FAR shareholder turns down ‘wholly inadequate’ takeover bid
On the heels of an off-market takeover offer from Samuel Terry Asset Management (STAM), aiming to increase the investment fund’s interest in Australia’s FAR Limited, one of FAR’s shareholders has repudiated the offer, claiming it undervalues the firm’s shares and does not take into account a contingent payment from the Sangomar deal.
At the end of January, FAR Limited confirmed the receipt of an off-market takeover offer from Samuel Terry Asset Management on behalf of Samuel Terry Absolute Return Active Fund for the acquisition of all the issued fully paid ordinary shares in FAR for $0.45 cash per share.
At the time, FAR noted that the offer had undervalued the firm’s shares in regard to FAR’s cash backing and the right to receive a $55 million contingent payment from the sale of its interest to Woodside in the RSSD project, as well as its existing oil and gas interests.
In its latest statement on Friday, FAR confirmed that it had received a letter from Meridian Capital International Fund (MCIF) on Thursday, rejecting the takeover bid offer made by Samuel Terry Asset Management.
The Hong Kong-headquartered investment firm, Meridian Capital International Fund, is a shareholder in FAR with a 19.28 per cent interest.
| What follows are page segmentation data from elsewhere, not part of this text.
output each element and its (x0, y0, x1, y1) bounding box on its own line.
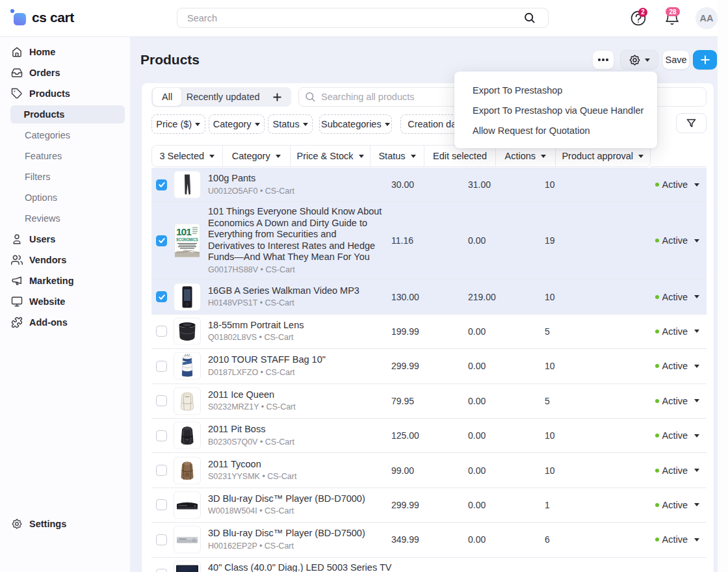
table-row[interactable]: 2011 Tycoon S0231YYSMK • CS-Cart 99.00 0… (151, 453, 707, 488)
product-quantity[interactable]: 10 (545, 430, 555, 441)
product-status-dropdown[interactable]: Active (655, 534, 700, 545)
product-quantity[interactable]: 10 (545, 361, 555, 371)
row-checkbox[interactable] (156, 499, 167, 510)
price-stock-dropdown[interactable]: Price & Stock (290, 146, 370, 166)
product-status-dropdown[interactable]: Active (655, 326, 700, 337)
menu-item-allow-request-quotation[interactable]: Allow Request for Quotation (454, 120, 657, 140)
selected-count-dropdown[interactable]: 3 Selected (152, 146, 222, 166)
product-thumbnail-economics-book[interactable]: 101ECONOMICS (174, 224, 201, 258)
row-checkbox[interactable] (156, 569, 167, 572)
table-row[interactable]: 2010 TOUR STAFF Bag 10" D0187LXFZO • CS-… (151, 349, 707, 384)
product-status-dropdown[interactable]: Active (655, 396, 700, 406)
product-status-dropdown[interactable]: Active (655, 361, 700, 371)
sidebar-subitem-reviews[interactable]: Reviews (0, 208, 130, 229)
product-status-dropdown[interactable]: Active (655, 500, 700, 510)
row-checkbox[interactable] (156, 534, 167, 545)
product-thumbnail-bluray-player-silver[interactable] (174, 526, 201, 554)
product-price[interactable]: 299.99 (391, 361, 419, 371)
table-row[interactable]: 2011 Ice Queen S0232MRZ1Y • CS-Cart 79.9… (151, 384, 707, 419)
product-price[interactable]: 99.00 (391, 465, 414, 476)
table-row[interactable]: 100g Pants U0012O5AF0 • CS-Cart 30.00 31… (151, 168, 707, 202)
product-name[interactable]: 18-55mm Portrait Lens (208, 320, 384, 332)
product-quantity[interactable]: 10 (545, 179, 555, 190)
sidebar-item-addons[interactable]: Add-ons (0, 312, 130, 333)
sidebar-item-home[interactable]: Home (0, 42, 130, 62)
tab-all[interactable]: All (153, 88, 181, 106)
sidebar-subitem-options[interactable]: Options (0, 187, 130, 208)
sidebar-subitem-products[interactable]: Products (10, 105, 125, 124)
table-row[interactable]: 40" Class (40.0" Diag.) LED 5003 Series … (151, 558, 707, 572)
product-quantity[interactable]: 5 (545, 326, 550, 337)
product-thumbnail-bluray-player-black[interactable] (174, 491, 201, 519)
product-quantity[interactable]: 19 (545, 235, 555, 246)
product-price[interactable]: 199.99 (391, 326, 419, 337)
status-dropdown-header[interactable]: Status (370, 146, 424, 166)
product-name[interactable]: 2011 Tycoon (208, 459, 384, 471)
search-icon[interactable] (524, 12, 536, 24)
product-list-price[interactable]: 219.00 (468, 292, 496, 302)
product-thumbnail-backpack-brown[interactable] (174, 456, 201, 484)
table-row[interactable]: 18-55mm Portrait Lens Q01802L8VS • CS-Ca… (151, 315, 707, 349)
row-checkbox[interactable] (156, 361, 167, 372)
sidebar-item-orders[interactable]: Orders (0, 62, 130, 83)
product-status-dropdown[interactable]: Active (655, 465, 700, 476)
product-quantity[interactable]: 10 (545, 292, 555, 302)
category-dropdown[interactable]: Category (222, 146, 291, 166)
filter-chip-price[interactable]: Price ($) (151, 114, 205, 134)
product-name[interactable]: 16GB A Series Walkman Video MP3 (208, 285, 384, 297)
product-price[interactable]: 30.00 (391, 179, 414, 190)
product-name[interactable]: 100g Pants (208, 173, 384, 185)
filter-chip-subcategories[interactable]: Subcategories (319, 114, 393, 134)
product-list-price[interactable]: 0.00 (468, 235, 486, 246)
filter-chip-status[interactable]: Status (268, 114, 313, 134)
sidebar-item-vendors[interactable]: Vendors (0, 250, 130, 270)
sidebar-item-users[interactable]: Users (0, 229, 130, 250)
add-product-button[interactable] (693, 50, 717, 70)
row-checkbox[interactable] (156, 465, 167, 476)
sidebar-item-website[interactable]: Website (0, 291, 130, 312)
edit-selected-button[interactable]: Edit selected (424, 146, 495, 166)
product-price[interactable]: 11.16 (391, 235, 413, 246)
table-row[interactable]: 3D Blu-ray Disc™ Player (BD-D7500) H0016… (151, 523, 707, 557)
sidebar-subitem-features[interactable]: Features (0, 146, 130, 166)
product-list-price[interactable]: 0.00 (468, 465, 486, 476)
global-search-input[interactable]: Search (177, 8, 549, 28)
sidebar-subitem-categories[interactable]: Categories (0, 125, 130, 146)
row-checkbox[interactable] (156, 395, 167, 406)
scrollbar[interactable] (718, 0, 728, 572)
table-row[interactable]: 2011 Pit Boss B0230S7Q0V • CS-Cart 125.0… (151, 419, 707, 453)
actions-dropdown[interactable]: Actions (495, 146, 555, 166)
table-row[interactable]: 16GB A Series Walkman Video MP3 H0148VPS… (151, 280, 707, 314)
product-thumbnail-backpack-white[interactable] (174, 387, 201, 415)
sidebar-item-settings[interactable]: Settings (0, 514, 130, 534)
row-checkbox[interactable] (156, 430, 167, 441)
product-approval-dropdown[interactable]: Product approval (555, 146, 651, 166)
product-name[interactable]: 2011 Pit Boss (208, 424, 384, 436)
product-thumbnail-pants[interactable] (174, 171, 201, 199)
product-quantity[interactable]: 6 (545, 534, 550, 545)
advanced-filter-button[interactable] (676, 113, 707, 133)
menu-item-export-prestashop[interactable]: Export To Prestashop (454, 80, 657, 100)
product-status-dropdown[interactable]: Active (655, 292, 700, 302)
product-name[interactable]: 3D Blu-ray Disc™ Player (BD-D7000) (208, 493, 384, 505)
product-name[interactable]: 101 Things Everyone Should Know About Ec… (208, 207, 384, 264)
product-name[interactable]: 40" Class (40.0" Diag.) LED 5003 Series … (208, 562, 387, 572)
filter-chip-category[interactable]: Category (209, 114, 265, 134)
table-row[interactable]: 101ECONOMICS 101 Things Everyone Should … (151, 202, 707, 280)
product-thumbnail-backpack-black[interactable] (174, 422, 201, 450)
product-list-price[interactable]: 0.00 (468, 396, 486, 406)
product-thumbnail-led-tv[interactable] (174, 560, 201, 572)
product-price[interactable]: 79.95 (391, 396, 414, 406)
sidebar-item-products[interactable]: Products (0, 83, 130, 104)
product-name[interactable]: 2011 Ice Queen (208, 389, 384, 401)
product-name[interactable]: 2010 TOUR STAFF Bag 10" (208, 355, 384, 367)
row-checkbox[interactable] (156, 326, 167, 337)
menu-item-export-prestashop-queue[interactable]: Export To Prestashop via Queue Handler (454, 100, 657, 120)
product-status-dropdown[interactable]: Active (655, 235, 700, 246)
sidebar-subitem-filters[interactable]: Filters (0, 166, 130, 187)
product-price[interactable]: 130.00 (391, 292, 419, 302)
product-list-price[interactable]: 0.00 (468, 500, 486, 510)
product-list-price[interactable]: 0.00 (468, 534, 486, 545)
cs-cart-logo[interactable]: cs cart (10, 8, 74, 27)
product-price[interactable]: 299.99 (391, 500, 419, 510)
Meridian explained its refusal of the takeover bid by saying: “MCIF rejects the offer at the offer price as being opportunistic and wholly inadequate. In particular, in MCIF’s view, the offer does not offer shareholders any benefit from the RSSD contingent payment.”
Preserving the value of RSSD payment
The investment firm also says it remains committed to its investment in FAR and suggested that FAR directors convene a shareholders meeting to consider a pro-rata distribution of all rights to the $55 million contingent payment resulting from the sale of FAR’s interest in the RSSD licences offshore Senegal – Rufisque Offshore, Sangomar Offshore, and Sangomar Deep Offshore – to Woodside, which FAR may potentially receive.
Meridian believes “that course of action or any similar arrangement approved by shareholders would help preserve the value of the RSSD contingent payment for existing shareholders on the relevant record date.”
The investment firm also adds that all other assets including FAR’s cash and oil and gas interests would remain within the company. In response to this suggestion, FAR is investigating whether this can be carried out in an appropriate way. In addition, FAR intends to provide an update to shareholders in due course, once this investigation is complete.